Particularly, this is a tutorial for finite mixtures of regression models. By studying the quick tutorial, you will get the essential techniques and outlines for doing clustering and classification using finite mixtures of regression models. With little modification, you are able to do the same analysis for your own practical project.
The data to be used is Wine Data Set (see dataset web page, and detailed description). The dataset can be downloaded from UCI Machine Learning Repository. The main task of data analysis is clustering, i.e. using chemical analysis to distinguish the origin of wines. The dataset has 178 observations and 14 variables, in which the origin of wines is a categorical variable and the others are continuous variables. Due to the layout of the dataset, it will be a nice and natural example for a finite mixtures of regression model with 3 underlying Gaussian distributions. Specifically, we will use variables Class
, Color_intensity
and Total_phenols
for our tutorial.
Let \(y\), \(\boldsymbol{x}\) be the response and predictors, respectively. If we know that the ground truth of number of clusters is 3, the finite mixtures of regression models can be given by:
\[\begin{equation} y | \boldsymbol{x} \sim \pi_1 N(\boldsymbol{\beta}_1^{\top}\boldsymbol{x}, \sigma_1^2) + \pi_2 N(\boldsymbol{\beta}_2^{\top}\boldsymbol{x}, \sigma_2^2) + \pi_3 N(\boldsymbol{\beta}_3^{\top}\boldsymbol{x}, \sigma_3^2), \end{equation}\]where \(\pi_i, \boldsymbol{\beta}_i, \sigma_i^2\) (\(i = 1, 2, 3\)) are the parameters, and the model can be fitted by EM algorithm.

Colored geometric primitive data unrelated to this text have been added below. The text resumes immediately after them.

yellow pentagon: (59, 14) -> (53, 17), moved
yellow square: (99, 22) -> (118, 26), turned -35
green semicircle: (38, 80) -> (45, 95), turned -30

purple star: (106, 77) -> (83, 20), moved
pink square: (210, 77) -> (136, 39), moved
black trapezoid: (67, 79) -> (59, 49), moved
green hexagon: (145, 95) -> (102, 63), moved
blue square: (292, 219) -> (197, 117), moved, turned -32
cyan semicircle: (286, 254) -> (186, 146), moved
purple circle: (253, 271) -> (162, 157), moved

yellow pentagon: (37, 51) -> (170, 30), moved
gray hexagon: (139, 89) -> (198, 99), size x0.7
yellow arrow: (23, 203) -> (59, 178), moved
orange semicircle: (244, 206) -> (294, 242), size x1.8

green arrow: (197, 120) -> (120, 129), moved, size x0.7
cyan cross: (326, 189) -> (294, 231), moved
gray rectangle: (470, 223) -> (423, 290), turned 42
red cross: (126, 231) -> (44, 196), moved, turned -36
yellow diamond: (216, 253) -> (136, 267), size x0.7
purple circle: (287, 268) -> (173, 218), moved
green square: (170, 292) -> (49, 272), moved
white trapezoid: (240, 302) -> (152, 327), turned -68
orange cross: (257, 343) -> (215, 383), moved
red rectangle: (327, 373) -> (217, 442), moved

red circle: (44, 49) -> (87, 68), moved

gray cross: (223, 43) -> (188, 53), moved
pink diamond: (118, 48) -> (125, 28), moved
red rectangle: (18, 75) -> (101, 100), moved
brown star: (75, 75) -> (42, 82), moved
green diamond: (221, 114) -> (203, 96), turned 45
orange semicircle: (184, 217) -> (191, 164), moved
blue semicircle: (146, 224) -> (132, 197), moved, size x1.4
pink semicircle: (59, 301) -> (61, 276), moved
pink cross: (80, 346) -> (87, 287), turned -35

When it comes to clustering, one can compute the posterior probabilities (\(\tilde\pi_1, \tilde\pi_2, \tilde\pi_3\)) for a given observation (\(\boldsymbol{x}, y\)). Then the observation can be assigned to the cluster \(k^*\) if \[\begin{equation} k^* = argmax_{k\in \{1,2,3\}} \tilde{\pi}_k. \end{equation}\]Specifically, we choose color intensity
to be the response, and Total_phenols
to be the predictor.
The languages to be used are Stata (fmm), R (mixtools), and R (FlexMix), which will be the primary responsibilities of Songkai, Runwei, and Lingke, respectively. It’s worth noting that mixtools
is based on S3 classes and methods, and FlexMix
is based on S4.
Throughout the tutorial, we are using the computing environment of Stata version 15.0. fmm
is a new command in Stata 15 for the model fitting of a variety of Finite Mixture Models (FMMs). Before the release of version 15.0, part of function of fmm
could be found distributed in other commands. Thus, the latest updating gives us an integrated toolbox for a class of models in FMMs, which does us a lot of favor.
version 15.0
clear
The Wine dataset is available at the UCI Machine Learning Repository. We can call command import delimited
to download the .csv
data file from the specific repo url and load it into Stata.
import delimited https://archive.ics.uci.edu/ml/machine-learning-databases/wine/wine.data
For future use, we can call save
to save the loading dataset to the current working directory, as a .dta
file.
save Wine, replace
The using variables in this tutorial are Color_intensity
, Total_phenols
, and Class
, where Color_intensity
and Total_phenols
are continuous variables for our model fitting, and Class
is a categorical variable which is the ground truth and should be unobserved. To get a first look into the pattern of selected variables, we can call kdensity
to generate density plots of Color_intensity
and Total_phenols
, and call histogram
to get histogram plot of Class
. As illustrated below, the distribution of Color_intensity
is right-skewed, and the distribution of Total_phenols
has two evident peaks. The histogram of Class
shows slight differneces of the number of observations in each class, since we have 59, 71, and 48 observations for Class 1, 2, and 3, respectively.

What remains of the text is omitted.